I have a rgb semantic segmentation label, if there exists 3 classes in it, and each RGB value is one of:
[255, 255, 0], [0, 255, 255], [255, 255, 255]
respectively, then I want to map all values in RGB file into a new 2D label image according to the dict:
{(255, 255, 0): 0, (0, 255, 255): 1, (255, 255, 255): 2}
after that, all values in the new gray label file is one of 0, 1 or 2. Is there an efficient way to solve this problem?
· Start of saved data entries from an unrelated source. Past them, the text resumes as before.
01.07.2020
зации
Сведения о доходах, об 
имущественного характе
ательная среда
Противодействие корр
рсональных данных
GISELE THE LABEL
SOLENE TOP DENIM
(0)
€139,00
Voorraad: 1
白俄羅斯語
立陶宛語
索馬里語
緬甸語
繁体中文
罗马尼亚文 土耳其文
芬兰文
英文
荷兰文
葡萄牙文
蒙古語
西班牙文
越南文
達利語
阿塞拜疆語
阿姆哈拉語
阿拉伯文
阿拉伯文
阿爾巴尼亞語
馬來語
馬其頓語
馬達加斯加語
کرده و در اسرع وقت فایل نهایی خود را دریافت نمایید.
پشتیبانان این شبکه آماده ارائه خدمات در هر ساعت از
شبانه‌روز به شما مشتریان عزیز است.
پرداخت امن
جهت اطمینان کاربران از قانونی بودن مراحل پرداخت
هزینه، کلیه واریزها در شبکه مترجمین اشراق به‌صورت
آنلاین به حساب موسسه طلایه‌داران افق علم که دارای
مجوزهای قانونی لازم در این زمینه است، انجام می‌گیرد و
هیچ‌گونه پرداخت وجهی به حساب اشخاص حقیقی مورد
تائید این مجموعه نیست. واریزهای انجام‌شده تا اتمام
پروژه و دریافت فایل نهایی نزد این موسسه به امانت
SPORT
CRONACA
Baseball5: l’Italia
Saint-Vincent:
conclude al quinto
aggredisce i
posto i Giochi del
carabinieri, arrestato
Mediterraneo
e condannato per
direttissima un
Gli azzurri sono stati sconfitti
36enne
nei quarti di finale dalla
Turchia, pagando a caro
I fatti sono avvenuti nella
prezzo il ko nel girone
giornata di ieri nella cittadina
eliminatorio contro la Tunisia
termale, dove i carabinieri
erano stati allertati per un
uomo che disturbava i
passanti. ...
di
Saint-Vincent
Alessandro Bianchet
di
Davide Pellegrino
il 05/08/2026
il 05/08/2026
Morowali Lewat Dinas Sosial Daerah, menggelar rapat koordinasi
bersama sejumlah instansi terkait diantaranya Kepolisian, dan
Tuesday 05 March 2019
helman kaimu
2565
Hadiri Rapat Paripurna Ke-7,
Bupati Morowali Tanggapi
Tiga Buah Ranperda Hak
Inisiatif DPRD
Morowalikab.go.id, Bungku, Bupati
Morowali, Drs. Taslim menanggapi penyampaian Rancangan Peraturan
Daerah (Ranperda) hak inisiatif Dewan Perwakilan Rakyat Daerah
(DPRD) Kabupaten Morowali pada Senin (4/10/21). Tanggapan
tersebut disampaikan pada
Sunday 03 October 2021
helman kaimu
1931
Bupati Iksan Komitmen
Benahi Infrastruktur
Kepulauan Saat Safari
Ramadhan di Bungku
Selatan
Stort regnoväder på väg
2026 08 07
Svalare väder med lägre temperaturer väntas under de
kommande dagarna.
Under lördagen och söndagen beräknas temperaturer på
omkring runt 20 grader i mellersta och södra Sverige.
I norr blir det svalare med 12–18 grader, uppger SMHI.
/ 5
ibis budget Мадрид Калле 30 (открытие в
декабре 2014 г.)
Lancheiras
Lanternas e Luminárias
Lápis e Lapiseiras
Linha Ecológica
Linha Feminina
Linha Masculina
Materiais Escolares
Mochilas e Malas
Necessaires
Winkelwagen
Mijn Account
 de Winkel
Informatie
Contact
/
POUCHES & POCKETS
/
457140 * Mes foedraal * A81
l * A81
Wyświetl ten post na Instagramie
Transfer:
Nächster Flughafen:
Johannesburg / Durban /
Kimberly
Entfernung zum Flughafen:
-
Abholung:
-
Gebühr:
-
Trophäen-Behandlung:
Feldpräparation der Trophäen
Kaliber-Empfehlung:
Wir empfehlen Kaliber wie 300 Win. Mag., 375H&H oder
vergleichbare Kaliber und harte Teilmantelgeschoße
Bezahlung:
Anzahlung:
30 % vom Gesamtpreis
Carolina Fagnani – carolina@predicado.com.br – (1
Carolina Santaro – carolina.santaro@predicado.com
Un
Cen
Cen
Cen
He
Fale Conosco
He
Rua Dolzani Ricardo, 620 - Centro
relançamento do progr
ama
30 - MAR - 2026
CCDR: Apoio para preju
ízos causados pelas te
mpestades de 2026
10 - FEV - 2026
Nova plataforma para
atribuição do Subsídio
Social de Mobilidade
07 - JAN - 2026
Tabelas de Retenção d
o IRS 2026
For example broadcasting in NumPy.
You can do this:
# the three channels
r = np.array([255, 255, 0])
g = np.array([0, 255, 255])
b = np.array([255, 255, 255])
label_seg = np.zeros((img.shape[:2]), dtype=np.int)
label_seg[(img==r).all(axis=2)] = 0
label_seg[(img==g).all(axis=2)] = 1
label_seg[(img==b).all(axis=2)] = 2
So that, if
img = np.array([[r,g,b],[r,r,r],[b,g,r],[b,g,r]])
then,
label_seg = array([[0, 1, 2],
[0, 0, 0],
[2, 1, 0],
[2, 1, 0]])
How about this one:
mask_mapping = {
(255, 255, 0): 0,
(0, 255, 255): 1,
(255, 255, 255): 2,
}
for k in mask_mapping:
label[(label == k).all(axis=2)] = mask_mapping[k]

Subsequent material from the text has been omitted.